Quarta-feira, 20 de Março de 2013

Se torturarem os números... eles confessam

Até os números têm limites. É esse alerta que o catedrático Pedro Nogueira Ramos tenta deixar com este novo livro sobre as estatísticas e as suas leituras.

 

 

Este livro não é só sobre estatísticas, é sobretudo sobre a interpretação das estatísticas". É assim que Pedro Nogueira Ramos, economista e professor catedrático de Economia da Universidade de Coimbra, apresenta o seu livro 'Torturem os Números que Eles Confessam: Sobre o mau uso e abuso das Estatísticas em Portugal, e não só'. Com o carimbo da Almedina, histórica editora de Coimbra, esta obra agora lançada começa por apresentar a importância da estatística, área em que o autor trabalhou durante mais de uma década e que encara como "um instrumento de progresso social".

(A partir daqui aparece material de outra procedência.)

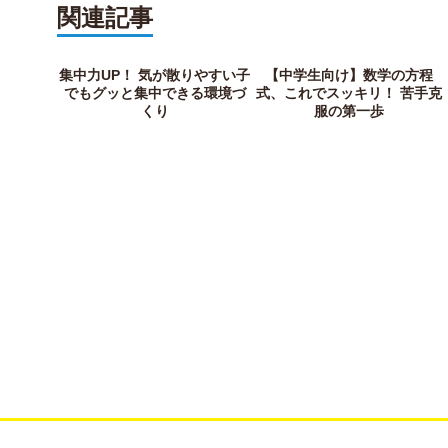
関連記事
集中力UP！ 気が散りやすい子
【中学生向け】数学の方程
でもグッと集中できる環境づ
式、これでスッキリ！ 苦手克
くり
服の第一歩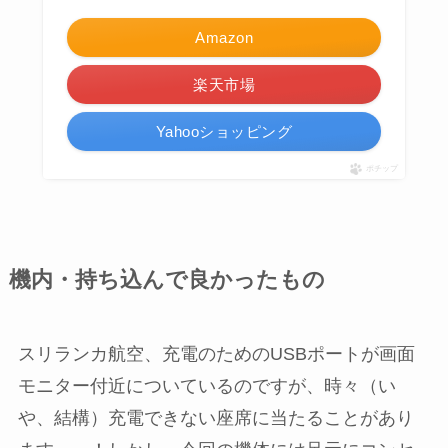
Amazon
楽天市場
Yahooショッピング
ポチップ
機内・持ち込んで良かったもの
スリランカ航空、充電のためのUSBポートが画面
モニター付近についているのですが、時々（い
や、結構）充電できない座席に当たることがあり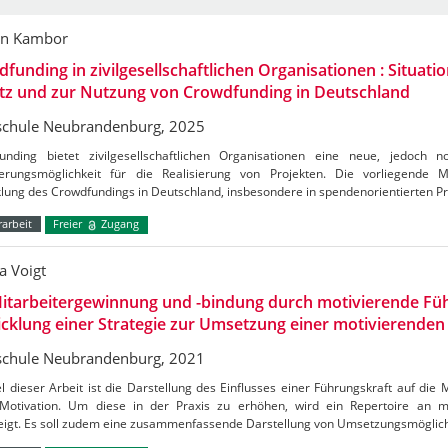
in Kambor
funding in zivilgesellschaftlichen Organisationen : Situat
tz und zur Nutzung von Crowdfunding in Deutschland
chule Neubrandenburg, 2025
unding bietet zivilgesellschaftlichen Organisationen eine neue, jedoch 
ierungsmöglichkeit für die Realisierung von Projekten. Die vorliegende M
lung des Crowdfundings in Deutschland, insbesondere in spendenorientierten Pr
arbeit
Freier
Zugang
a Voigt
itarbeitergewinnung und -bindung durch motivierende Füh
cklung einer Strategie zur Umsetzung einer motivierende
chule Neubrandenburg, 2021
l dieser Arbeit ist die Darstellung des Einflusses einer Führungskraft auf die
Motivation. Um diese in der Praxis zu erhöhen, wird ein Repertoire an
eigt. Es soll zudem eine zusammenfassende Darstellung von Umsetzungsmöglic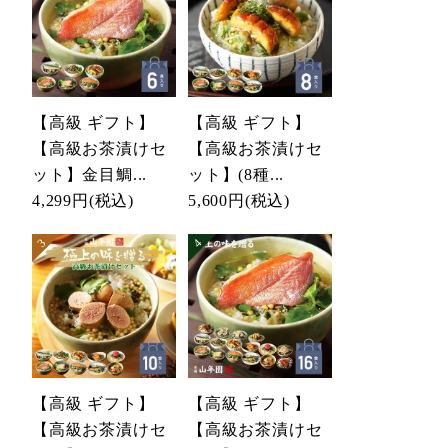
【高級 ギフト】
【高級 ギフト】
【高級お茶漬けセ
【高級お茶漬けセ
ット】金目鯛...
ット】(8種...
4,299円
(税込)
5,600円
(税込)
【高級 ギフト】
【高級 ギフト】
【高級お茶漬けセ
【高級お茶漬けセ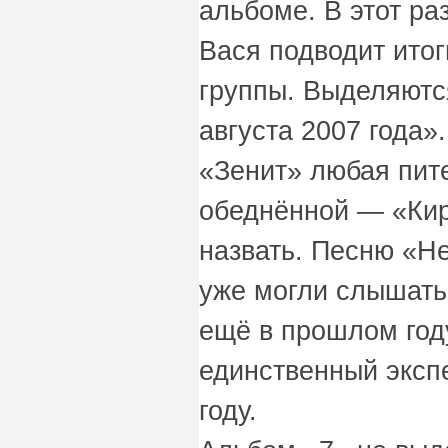
альбоме. В этот ра
Вася подводит ито
группы. Выделяются
августа 2007 года»
«Зенит» любая пите
обеднённой — «Кир
назвать. Песню «Не
уже могли слышать 
ещё в прошлом год
единственный эксп
году.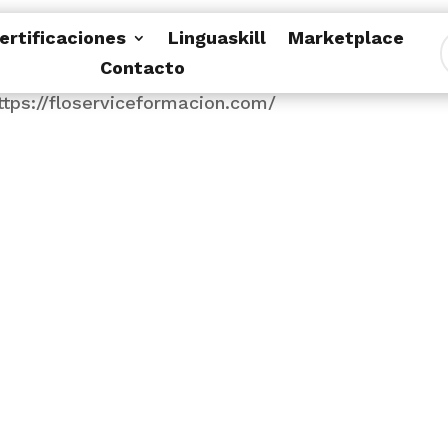
ertificaciones
Linguaskill
Marketplace
Contacto
ción: Teruel (Teruel)Teléfono: 978048359Email:
tps://floserviceformacion.com/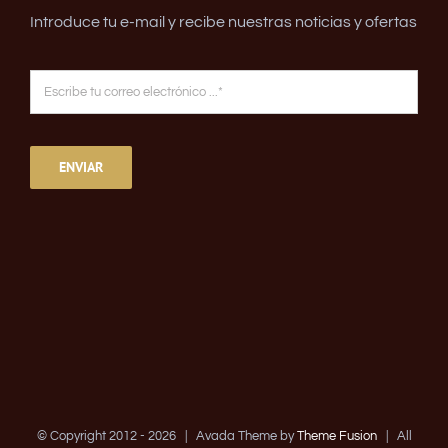
Introduce tu e-mail y recibe nuestras noticias y ofertas
ENVIAR
© Copyright 2012 -
2026 | Avada Theme by
Theme Fusion
| All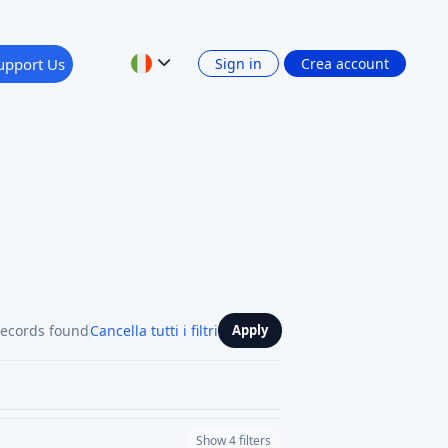
upport Us
Sign in
Crea account
records found
Cancella tutti i filtri
Apply
Show 4 filters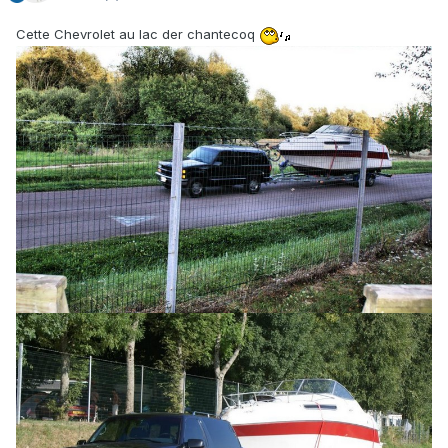
Cette Chevrolet au lac der chantecoq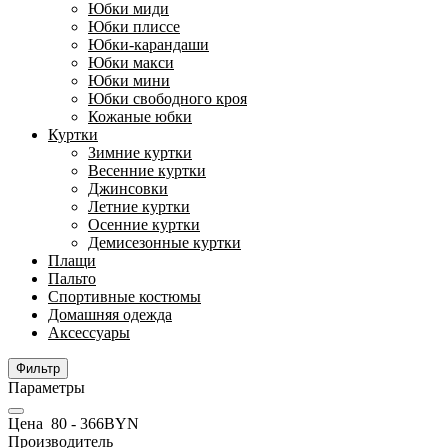
Юбки миди
Юбки плиссе
Юбки-карандаши
Юбки макси
Юбки мини
Юбки свободного кроя
Кожаные юбки
Куртки
Зимние куртки
Весенние куртки
Джинсовки
Летние куртки
Осенние куртки
Демисезонные куртки
Плащи
Пальто
Спортивные костюмы
Домашняя одежда
Аксессуары
Фильтр
Параметры
Цена
80
-
366
BYN
Производитель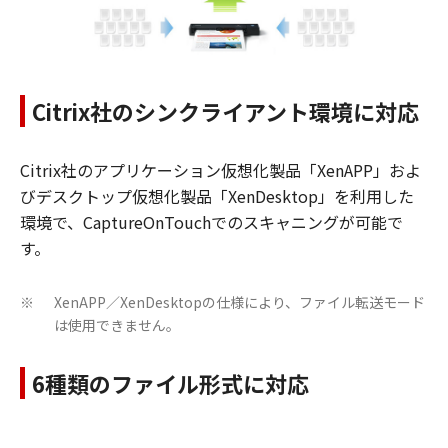
Citrix社のシンクライアント環境に対応
Citrix社のアプリケーション仮想化製品「XenAPP」およ
びデスクトップ仮想化製品「XenDesktop」を利用した
環境で、CaptureOnTouchでのスキャニングが可能で
す。
XenAPP／XenDesktopの仕様により、ファイル転送モード
※
は使用できません。
6種類のファイル形式に対応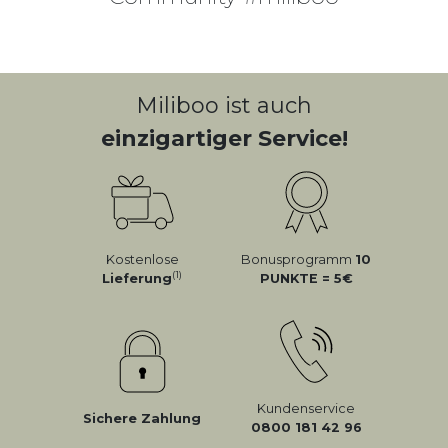
Miliboo ist auch
einzigartiger Service!
Kostenlose
Bonusprogramm
10
(1)
Lieferung
PUNKTE = 5
Kundenservice
Sichere Zahlung
0800 181 42 96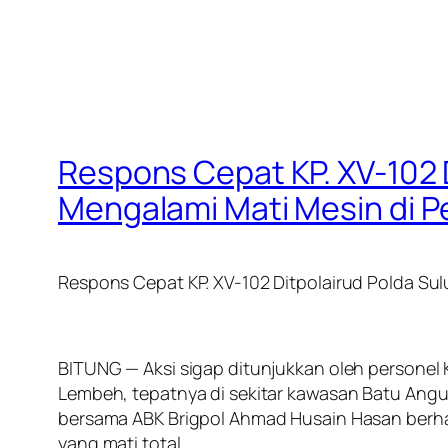
Respons Cepat KP. XV-102 
Mengalami Mati Mesin di P
Respons Cepat KP. XV-102 Ditpolairud Polda Su
BITUNG — Aksi sigap ditunjukkan oleh personel KP
Lembeh, tepatnya di sekitar kawasan Batu Angu
bersama ABK Brigpol Ahmad Husain Hasan berh
yang mati total.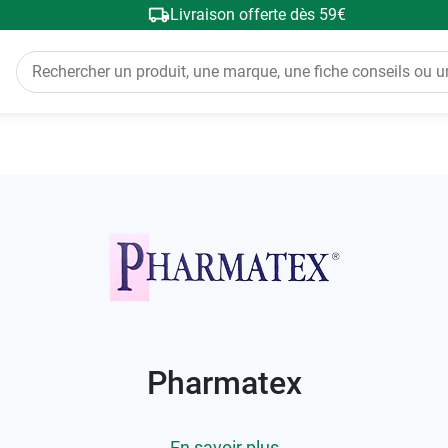
Livraison offerte dès 59€
Pharmatex
En savoir plus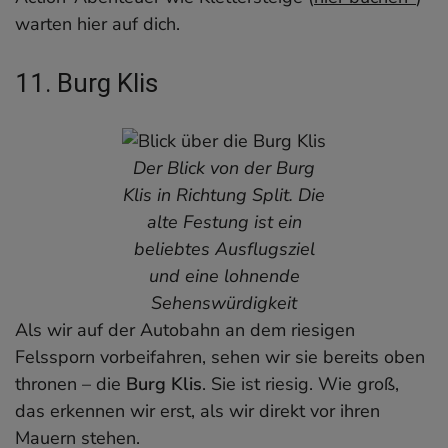
warten hier auf dich.
11. Burg Klis
Der Blick von der Burg
Klis in Richtung Split. Die
alte Festung ist ein
beliebtes Ausflugsziel
und eine lohnende
Sehenswürdigkeit
Als wir auf der Autobahn an dem riesigen
Felssporn vorbeifahren, sehen wir sie bereits oben
thronen – die
Burg Klis
. Sie ist riesig. Wie groß,
das erkennen wir erst, als wir direkt vor ihren
Mauern stehen.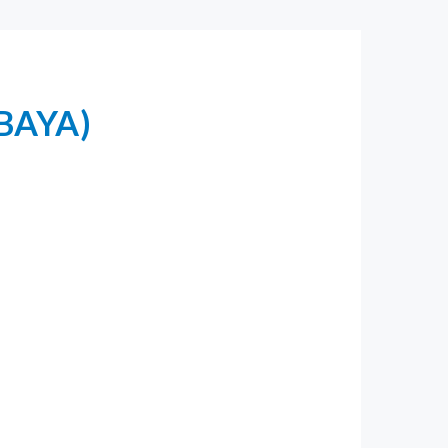
ABAYA)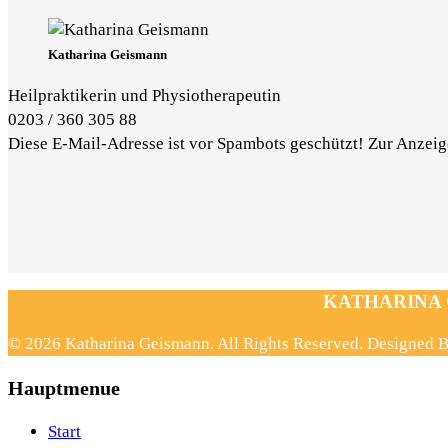
Katharina Geismann
Heilpraktikerin und Physiotherapeutin
0203 / 360 305 88
Diese E-Mail-Adresse ist vor Spambots geschützt! Zur Anzeige
KATHARINA GE
© 2026 Katharina Geismann. All Rights Reserved. Designed
Hauptmenue
Start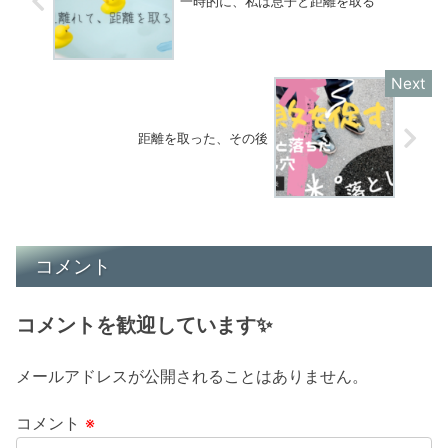
一時的に、私は息子と距離を取る
距離を取った、その後
コメント
コメントを歓迎しています✨
メールアドレスが公開されることはありません。
コメント
※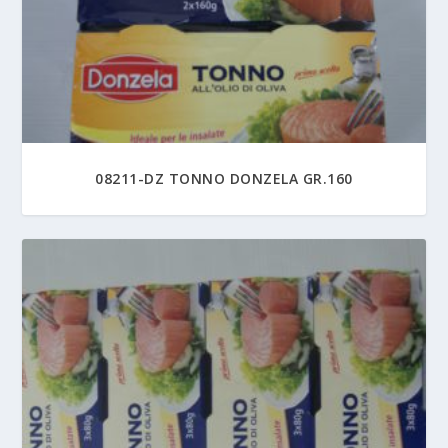
08211-DZ TONNO DONZELA GR.160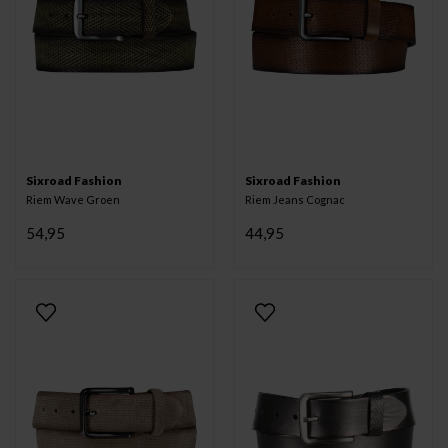
Sixroad Fashion
Sixroad Fashion
Riem Wave Groen
Riem Jeans Cognac
54,95
44,95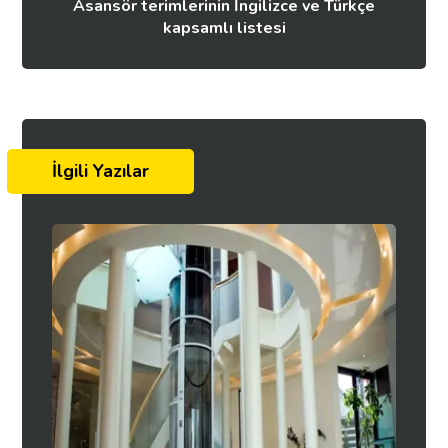
Asansör terimlerinin İngilizce ve Türkçe
kapsamlı listesi
İlgili Yazılar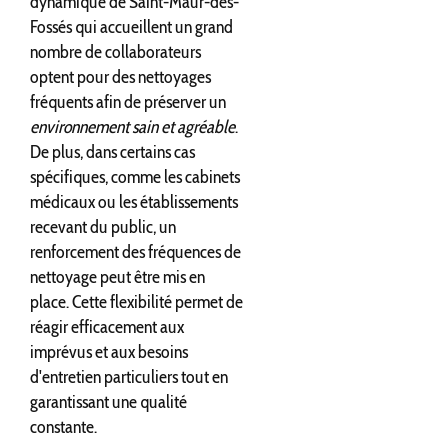
dynamique de Saint-Maur-des-
Fossés qui accueillent un grand
nombre de collaborateurs
optent pour des nettoyages
fréquents afin de préserver un
environnement sain et agréable
.
De plus, dans certains cas
spécifiques, comme les cabinets
médicaux ou les établissements
recevant du public, un
renforcement des fréquences de
nettoyage peut être mis en
place. Cette flexibilité permet de
réagir efficacement aux
imprévus et aux besoins
d'entretien particuliers tout en
garantissant une qualité
constante.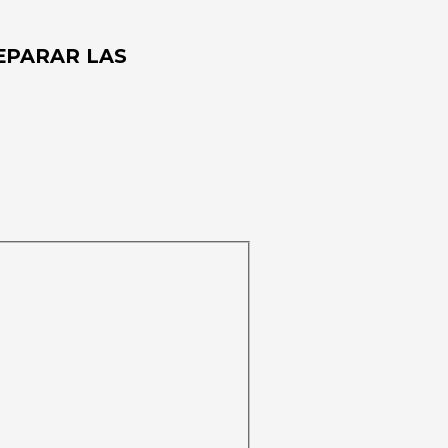
EPARAR LAS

Para Nogueira Ramos, o problema que existe actualmente não reside nas estatísticas - que considera muito importantes -, mas sim na interpretação das estatísticas. Denunciado o mau uso dos números e a sua interpretação "às vezes nociva", o professor, que foi o convidado do programa 'Ideias em Estante' (que pode ser visto no ETV), defende que "os números têm várias interpretações, apesar de muitas vezes no debate público não ser essa a leitura". Sendo um académico, que já trabalhou na produção de estatísticas, Nogueira Ramos tem um currículo recheado de experiência à volta dos números e, em especial, da estatística. Trabalhou para o Instituto Nacional de Estatística (INE), foi director das Contas Nacionais e membro da Comissão para a Análise das Contas Públicas (presidida por Vítor Constâncio), função que exerceu quando foi determinado o défice público de 2001. Foi ainda consultor do Eurostat.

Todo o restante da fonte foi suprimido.